British biologists now believe it will be possible to obtain a television picture of the “phantom” and suitable apparatus has been designed at the Scottish Marine Biological Station at Millport on the Firth of Clyde.
It consists of a watertight television camera equipped with six interchangeable lenses mounted in a movable turret and operated by remote control from the deck of a research ship. The focus and the irises or “stops” of the lenses can also be adjusted automatically. The camera is bolted to a lighting unit and lowered on a non-spin wire.
Initial tests in water of varying density have shown that most marine organisms from large fish to minute plankton are plainly visible on the two monitoring screens.
By means of this apparatus it has been possible to identify small twitching shrimplike crustaceans called euphausiids. They exist in vast shoals in the sea, providing many fish with food. Subsequent tests may prove that the euphausiid is the illusive phantom, higherto detectable in mass only on the bathygram of an echo sounder.
Layer First Observed in U. S.
The phantom layer has been the subject of much investigation in Britain since it was first noted at several laboratories in the United States, including the Scripps Oceanographical Institute at La Jolla, Calif, about 1939.
Biologists at La Jolla reported that “something” below a depth of 150 fathoms was interfering with the reflection of pulses from the echo sounders.

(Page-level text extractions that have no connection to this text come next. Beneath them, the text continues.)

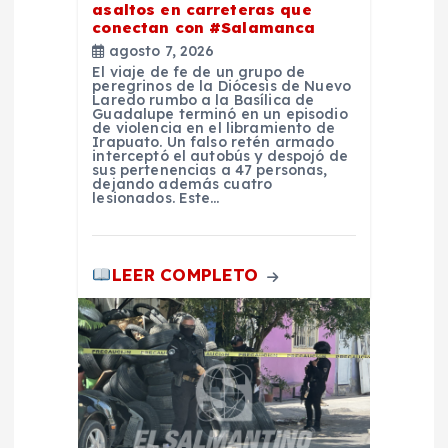
asaltos en carreteras que
t
conectan con #Salamanca
agosto 7, 2026
r
El viaje de fe de un grupo de
peregrinos de la Diócesis de Nuevo
Laredo rumbo a la Basílica de
Guadalupe terminó en un episodio
a
de violencia en el libramiento de
Irapuato. Un falso retén armado
interceptó el autobús y despojó de
d
sus pertenencias a 47 personas,
dejando además cuatro
lesionados. Este…
a
s
LEER COMPLETO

The “thing” gave the impression of being dense and flat and has frequently fooled fishermen who search for shoals of fish by sonic means and sometimes causes confusion among hydrographers.
Off Britain the phantom layer occurs in the shallow North Sea at a depth of approximately fifty feet and tends to rise at night and fall during the day. It has also been noted in the Polar seas.
At first it was believed to be due to physical causes, such as air bubbles, the unequal distribution of water of different temperatures, or different degrees of salinity in the sea.
However, today most scientists believe the phantom layer is composed of small marine organisms such as migratory shrimps, dense plankton, small squid or young fish whose air-filled swim bladders would tend to interfere with the transmissions of an echo sounder.
Unfortunately most of the organisms swim faster than the fine trawls can be dragged across suspected zones of sonic interference and correlations between trawl contents and phantom layers were difficult to obtain.